### Recorded data
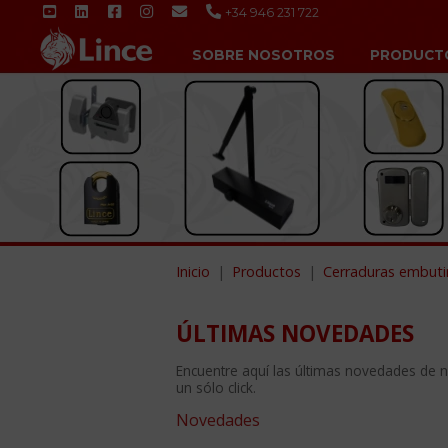
+34 946 231 722
SOBRE NOSOTROS
PRODUCT
Inicio
Productos
Cerraduras embuti
ÚLTIMAS NOVEDADES
Encuentre aquí las últimas novedades de 
un sólo click.
Novedades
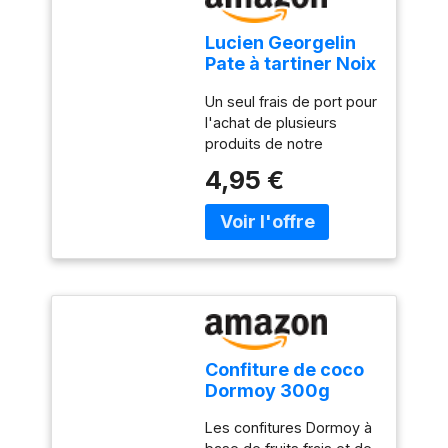
Lucien Georgelin
Pate à tartiner Noix
de Coco le pot de
Un seul frais de port pour
300g
l'achat de plusieurs
produits de notre
catalogue Tous nos
4,95 €
produits sont cuisinés
avec soin dans nos
ateliers de Virazeil en
Lot-et-Garonne, mettant
à l'honneur le savoir-faire
français Une texture
onctueuse et
savoureuse : idéale pour
le petit-déjeuner, les
Confiture de coco
desserts Encore meilleur
Dormoy 300g
à déguster frais et tout
aussi succulent dans des
Les confitures Dormoy à
gâteaux !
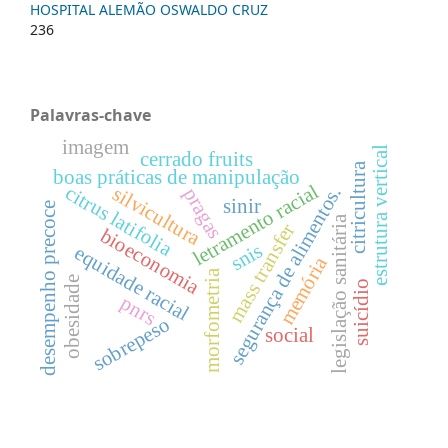
HOSPITAL ALEMÃO OSWALDO CRUZ
236
Palavras-chave
imagem
estrutura vertical
cerrado fruits
citricultura
boas práticas de manipulação
letramento racial
citrus latifolia
silvicultura
segurança de alimentos.
pragas
sinir
desempenho precoce
legislação sanitária
mass transfer
bioeconomia
snis
equidade racial
memória
morfometria
obesidade
suicídio
pnrs
sobrepeso
social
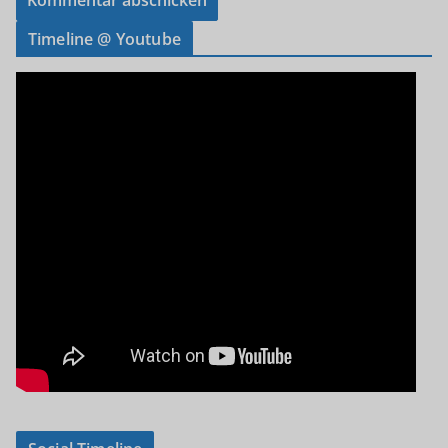
Timeline @ Youtube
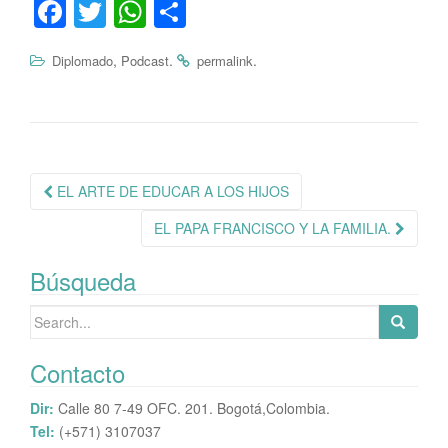
Fa
T
W
C
ce
wi
ha
o
,
.
.
Diplomado
Podcast
permalink
bo
tte
ts
m
ok
r
A
pa
pp
rti
r
Navegación
EL ARTE DE EDUCAR A LOS HIJOS
de
EL PAPA FRANCISCO Y LA FAMILIA.
publicación
Búsqueda
Search
for:
Contacto
Dir:
Calle 80 7-49 OFC. 201. Bogotá,Colombia.
Tel:
(+571) 3107037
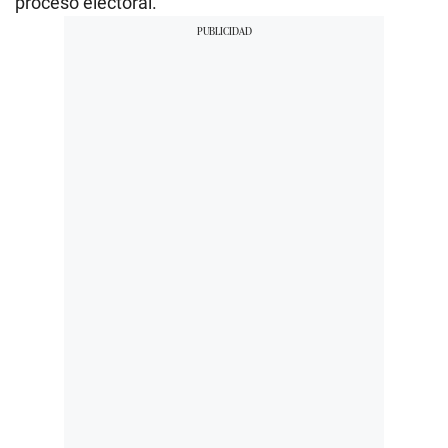
proceso electoral.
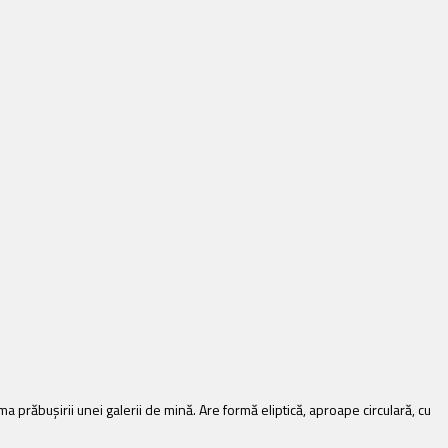
a prăbuşirii unei galerii de mină. Are
formă eliptică, aproape circulară, cu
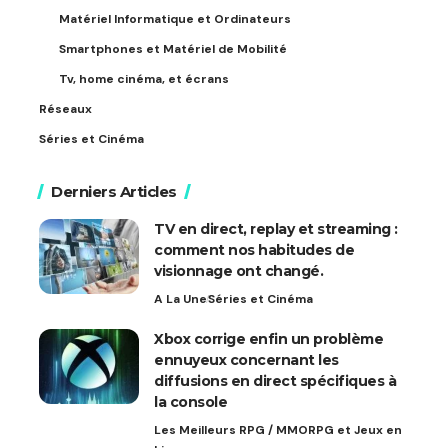
Matériel Informatique et Ordinateurs
Smartphones et Matériel de Mobilité
Tv, home cinéma, et écrans
Réseaux
Séries et Cinéma
Derniers Articles
TV en direct, replay et streaming :
comment nos habitudes de
visionnage ont changé.
A La Une
Séries et Cinéma
Xbox corrige enfin un problème
ennuyeux concernant les
diffusions en direct spécifiques à
la console
Les Meilleurs RPG / MMORPG et Jeux en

### Problem requirements
Produce a verbatim copy of the listing, leaving out all pictures.

### Answer for this exercise
+34 946 231 722
SOBRE NOSOTROS
PRODUCT
Inicio
Productos
Cerraduras embuti
ÚLTIMAS NOVEDADES
Encuentre aquí las últimas novedades de 
un sólo click.
Novedades
Lucien Georgelin
Pate à tartiner Noix
de Coco le pot de
Un seul frais de port pour
300g
l'achat de plusieurs
produits de notre
catalogue Tous nos
4,95 €
produits sont cuisinés
avec soin dans nos
ateliers de Virazeil en
Lot-et-Garonne, mettant
à l'honneur le savoir-faire
français Une texture
onctueuse et
savoureuse : idéale pour
le petit-déjeuner, les
Confiture de coco
desserts Encore meilleur
Dormoy 300g
à déguster frais et tout
aussi succulent dans des
Les confitures Dormoy à
gâteaux !
HOSPITAL ALEMÃO OSWALDO CRUZ
236
Palavras-chave
imagem
estrutura vertical
cerrado fruits
citricultura
boas práticas de manipulação
letramento racial
citrus latifolia
silvicultura
segurança de alimentos.
pragas
sinir
desempenho precoce
legislação sanitária
mass transfer
bioeconomia
snis
equidade racial
memória
morfometria
obesidade
suicídio
pnrs
sobrepeso
social
Timeline @ Youtube
Fa
T
W
C
ce
wi
ha
o
,
.
.
Diplomado
Podcast
permalink
bo
tte
ts
m
ok
r
A
pa
pp
rti
r
Navegación
EL ARTE DE EDUCAR A LOS HIJOS
de
EL PAPA FRANCISCO Y LA FAMILIA.
publicación
Búsqueda
Search
for:
Contacto
Dir:
Calle 80 7-49 OFC. 201. Bogotá,Colombia.
Tel:
(+571) 3107037
proceso electoral.
a prăbuşirii unei galerii de mină. Are
formă eliptică, aproape circulară, cu
Matériel Informatique et Ordinateurs
Smartphones et Matériel de Mobilité
Tv, home cinéma, et écrans
Réseaux
Séries et Cinéma
Derniers Articles
TV en direct, replay et streaming :
comment nos habitudes de
visionnage ont changé.
A La Une
Séries et Cinéma
Xbox corrige enfin un problème
ennuyeux concernant les
diffusions en direct spécifiques à
la console
Les Meilleurs RPG / MMORPG et Jeux en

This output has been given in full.